Department of Biostatistics, School of Public Health, Peking University, Beijing, China.
Department of Respiration and Critical Care Medicine, Beijing Chaoyang Hospital, Beijing, China.
Int J Biol Markers. 2023 Jun;38(2):139-146. doi: 10.1177/03936155231158125. Epub 2023 Feb 27.
To evaluate the diagnostic value of combinations of tumor markers carcinoembryonic antigen (CEA), carbohydrate antigen (CA) 125, CA153, and CA19-9 in identifying malignant pleural effusion (MPE) from non-malignant pleural effusion (non-MPE) using machine learning, and compare the performance of popular machine learning methods.

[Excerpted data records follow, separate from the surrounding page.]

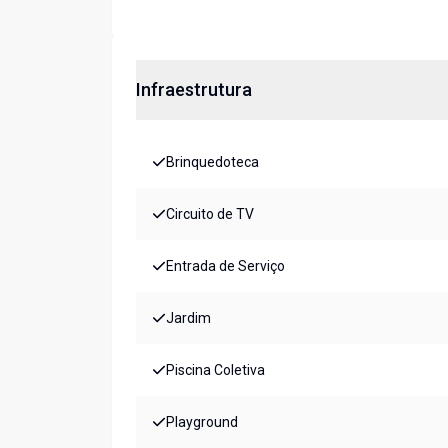
Infraestrutura
Brinquedoteca
Circuito de TV
Entrada de Serviço
Jardim
Piscina Coletiva
Playground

A total of 319 samples were collected from patients with pleural effusion in Beijing and Wuhan, China, from January 2018 to June 2020. Five machine learning methods including Logistic regression, extreme gradient boosting (XGBoost), Bayesian additive regression tree, random forest, and support vector machine were applied to evaluate the diagnostic performance. Sensitivity, specificity, Youden's index, and the area under the receiver operating characteristic curve (AUC) were used to evaluate the performance of different diagnostic models.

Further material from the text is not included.